Each entry needs to be retyped exactly, with nothing added or dropped.

(Stored records)
%%

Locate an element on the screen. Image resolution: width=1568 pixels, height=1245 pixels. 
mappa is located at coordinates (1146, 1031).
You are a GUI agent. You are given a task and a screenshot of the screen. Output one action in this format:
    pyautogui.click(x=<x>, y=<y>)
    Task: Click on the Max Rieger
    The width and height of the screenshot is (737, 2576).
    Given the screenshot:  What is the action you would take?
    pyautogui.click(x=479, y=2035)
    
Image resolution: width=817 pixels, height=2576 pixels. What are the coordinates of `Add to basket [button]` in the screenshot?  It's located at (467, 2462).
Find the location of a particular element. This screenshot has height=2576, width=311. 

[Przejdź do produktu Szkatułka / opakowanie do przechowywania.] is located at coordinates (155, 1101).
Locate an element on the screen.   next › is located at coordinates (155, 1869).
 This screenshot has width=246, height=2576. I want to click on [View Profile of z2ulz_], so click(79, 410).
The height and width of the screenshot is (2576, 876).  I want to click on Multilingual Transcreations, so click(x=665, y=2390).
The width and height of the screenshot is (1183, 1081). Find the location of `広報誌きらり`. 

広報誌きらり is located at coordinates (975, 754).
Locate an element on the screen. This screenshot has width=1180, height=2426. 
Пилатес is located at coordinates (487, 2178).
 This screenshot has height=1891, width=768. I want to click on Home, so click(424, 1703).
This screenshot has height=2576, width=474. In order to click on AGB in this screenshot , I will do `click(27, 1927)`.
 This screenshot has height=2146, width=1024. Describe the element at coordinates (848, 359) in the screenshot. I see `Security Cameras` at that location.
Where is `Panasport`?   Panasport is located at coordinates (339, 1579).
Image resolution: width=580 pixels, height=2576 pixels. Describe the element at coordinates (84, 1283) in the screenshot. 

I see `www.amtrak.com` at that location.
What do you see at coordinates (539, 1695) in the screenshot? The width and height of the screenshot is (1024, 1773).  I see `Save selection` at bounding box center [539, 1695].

%%

* [Result of this exercise]:
Locate an element on the screen. Image resolution: width=1568 pixels, height=1245 pixels. 
mappa is located at coordinates (1146, 1031).
You are a GUI agent. You are given a task and a screenshot of the screen. Output one action in this format:
    pyautogui.click(x=<x>, y=<y>)
    Task: Click on the Max Rieger
    The width and height of the screenshot is (737, 2576).
    Given the screenshot:  What is the action you would take?
    pyautogui.click(x=479, y=2035)
    
Image resolution: width=817 pixels, height=2576 pixels. What are the coordinates of `Add to basket [button]` in the screenshot?  It's located at (467, 2462).
Find the location of a particular element. This screenshot has height=2576, width=311. 

[Przejdź do produktu Szkatułka / opakowanie do przechowywania.] is located at coordinates (155, 1101).
Locate an element on the screen.   next › is located at coordinates (155, 1869).
 This screenshot has width=246, height=2576. I want to click on [View Profile of z2ulz_], so click(79, 410).
The height and width of the screenshot is (2576, 876).  I want to click on Multilingual Transcreations, so click(x=665, y=2390).
The width and height of the screenshot is (1183, 1081). Find the location of `広報誌きらり`. 

広報誌きらり is located at coordinates (975, 754).
Locate an element on the screen. This screenshot has width=1180, height=2426. 
Пилатес is located at coordinates (487, 2178).
 This screenshot has height=1891, width=768. I want to click on Home, so click(424, 1703).
This screenshot has height=2576, width=474. In order to click on AGB in this screenshot , I will do `click(27, 1927)`.
 This screenshot has height=2146, width=1024. Describe the element at coordinates (848, 359) in the screenshot. I see `Security Cameras` at that location.
Where is `Panasport`?   Panasport is located at coordinates (339, 1579).
Image resolution: width=580 pixels, height=2576 pixels. Describe the element at coordinates (84, 1283) in the screenshot. 

I see `www.amtrak.com` at that location.
What do you see at coordinates (539, 1695) in the screenshot? The width and height of the screenshot is (1024, 1773).  I see `Save selection` at bounding box center [539, 1695].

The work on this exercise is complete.